Ingrown toenail

Almost everyone has experienced at some point of their lifetime an unpleasant inflammation of the tissues around the toenail to a greater or lesser extent. Mechanical damages, long walks, uncomfortable shoes, can easily cause problems. An ingrown toenail occurs when a corner or a side of a toenail grows into the soft flesh. When the surrounding tissue is damaged, an inflammatory process arises causing the flesh around the nail to swell, turn red and become painful. When the swelling occurs, the toenail grows even more into the flesh. If treated immediately, no therapy is required. On the contrary, if this condition is neglected, toe infection or even bone infection may occur.  

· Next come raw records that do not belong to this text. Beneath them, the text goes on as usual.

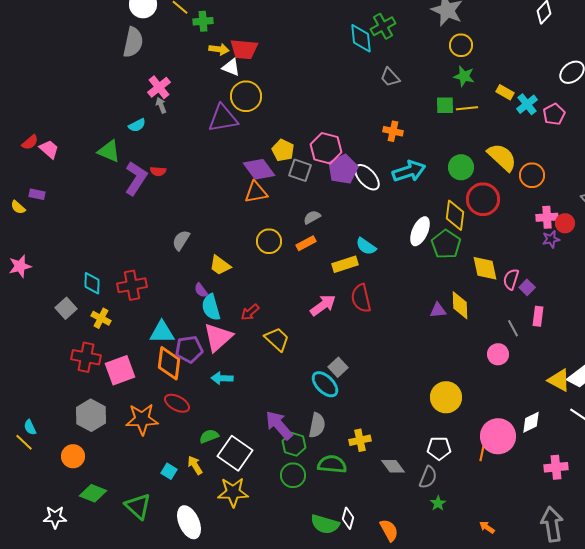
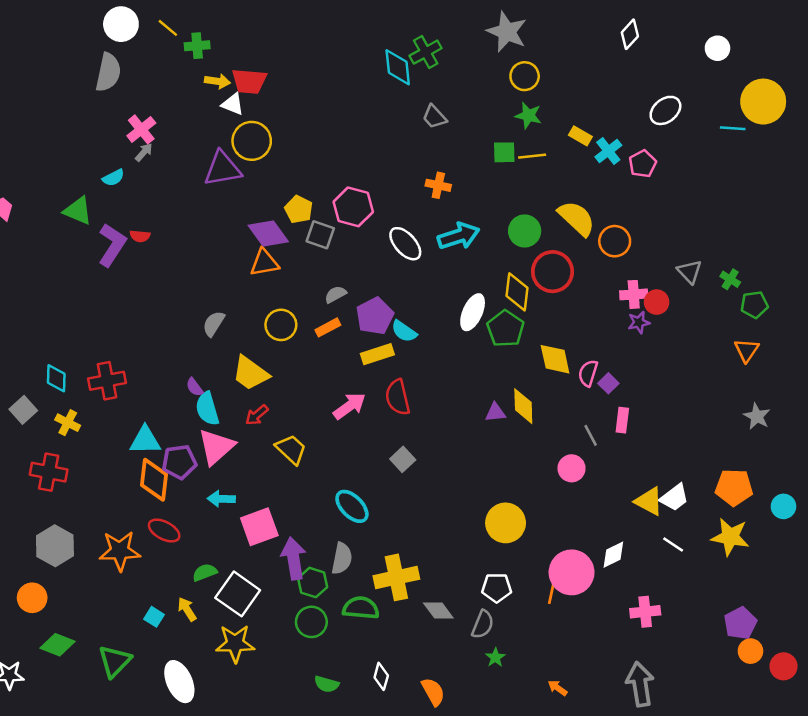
gray arrow: (161, 105) -> (144, 152), turned 63
purple pentagon: (343, 169) -> (375, 316), moved
gray semicircle: (181, 240) -> (214, 324), moved
yellow trapezoid: (220, 265) -> (250, 373), moved, size x1.4
gray square: (338, 367) -> (403, 459), moved
pink square: (120, 370) -> (259, 527), moved
purple arrow: (279, 425) -> (294, 558), turned 32
yellow cross: (360, 440) -> (396, 577), size x1.6
green triangle: (138, 506) -> (115, 661), turned 32
green semicircle: (325, 524) -> (327, 684), moved, size x0.7

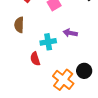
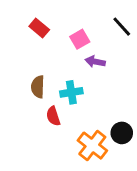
brown semicircle: (19, 25) -> (38, 87), moved
purple arrow: (70, 33) -> (95, 62), moved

What causes an ingrown toenail?

A genetic predisposition plays an important role. Some people have curved nails and their shape inevitably causes them to cut into the surrounding skin. Extremely tight footwear can cause damage. Excess weight, inadequate nail clipping and poor hygiene can be crucial.
Ingrown toenail

What are the symptoms?

Pain and mild pulsations around the nail are one of the firsts symptoms. Redness, mild swelling and, in later phase, colourless or yellowish discharge. If left untreated, the tissue around the nail thickens and grows as a separate tissue, a granulation. If left untreated, the redness can spread to the entire toe and cause bacterial damage to subcutaneous tissue and even bone. Special attention should be paid to diabetics who are more prone to infection, and in their case the process of healing is slower.

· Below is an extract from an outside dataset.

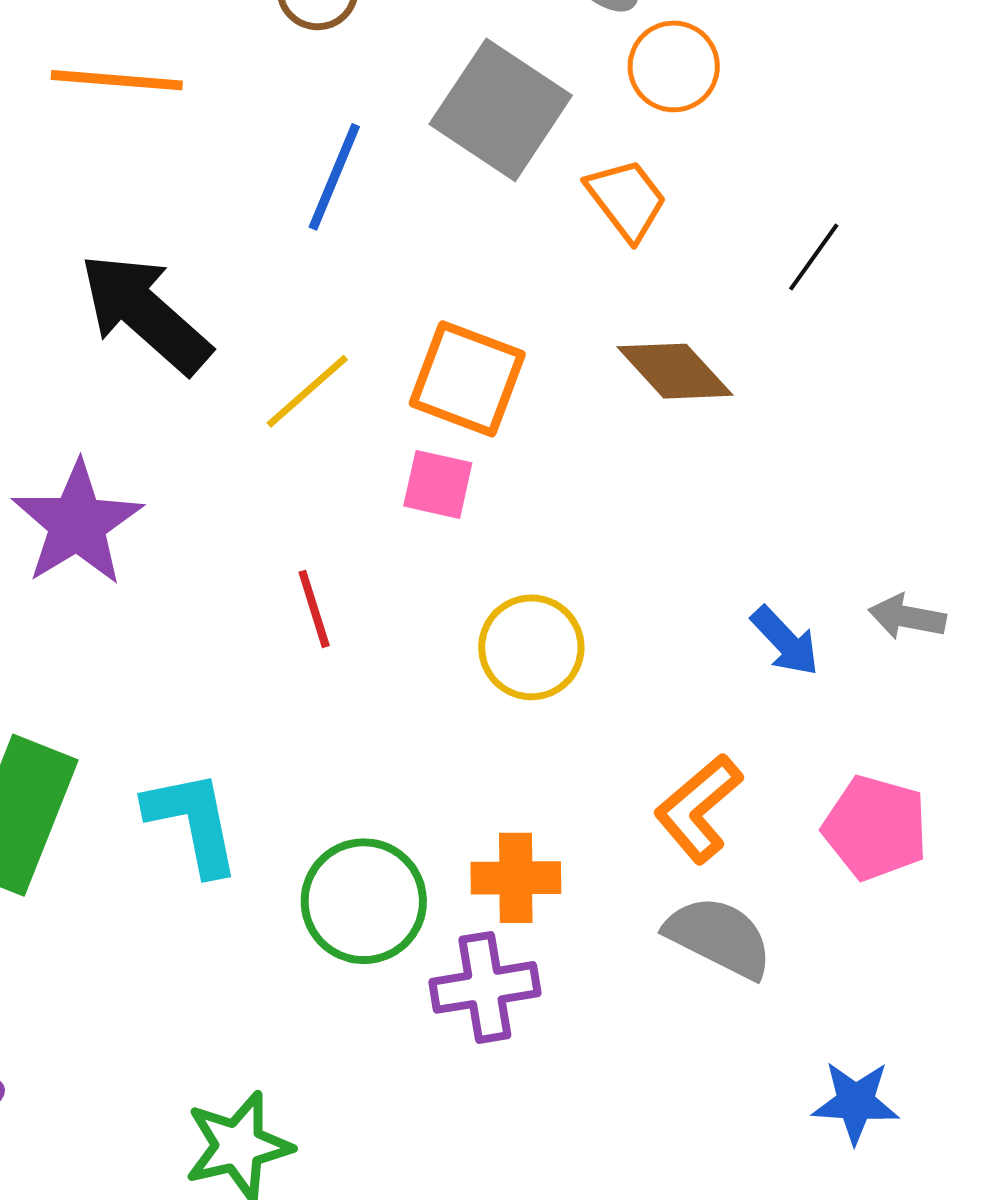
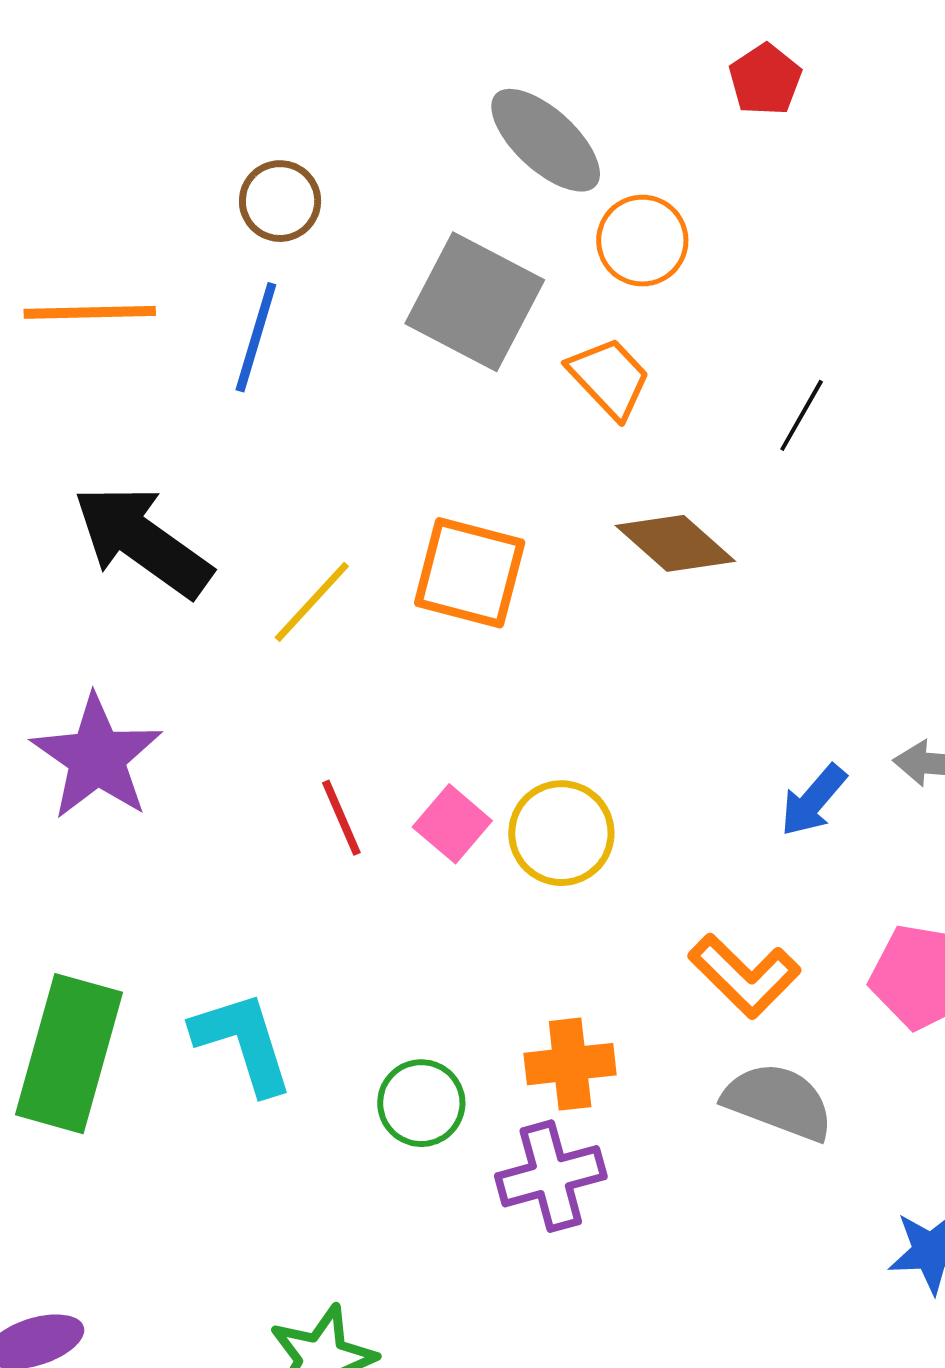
blue line: (334, 177) -> (256, 337), moved
pink square: (438, 484) -> (452, 824), moved, turned 34
blue arrow: (785, 641) -> (813, 800), turned 90
orange L-shape: (698, 808) -> (744, 976), turned -89
green circle: (364, 901) -> (421, 1103), size x0.7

How to treat an ingrown nail?

Only the initial phase can be treated at home: by immersing the feet in warm water for 20 minutes, shortening the toenail when it softens or pulling it out using a cotton ball under the nail, rinsing with antiseptic solutions and using antibiotic ointments. At a later stage, it is necessary to consult a dermatologist who, under local anaesthesia, can remove excess nail from the flesh and remove granulation tissue. It is not necessary to pull the toenail out and do further damage to the nail bed. If the condition recurs, surgical intervention is necessary. The surgery is performed under local block anaesthesia. It is completely painless. The incision of the nail is made in the area where it enters the surrounding skin. Cutting the nail plate in the matrix, the part where the nail grows under the skin, makes it a permanent solution. The stitches are removed after 2 weeks, and it is advisable for the patient to rest during the first 3 days. After the removal of the stitches, the nail plate remains in place, it is only slightly narrower than it was before the intervention.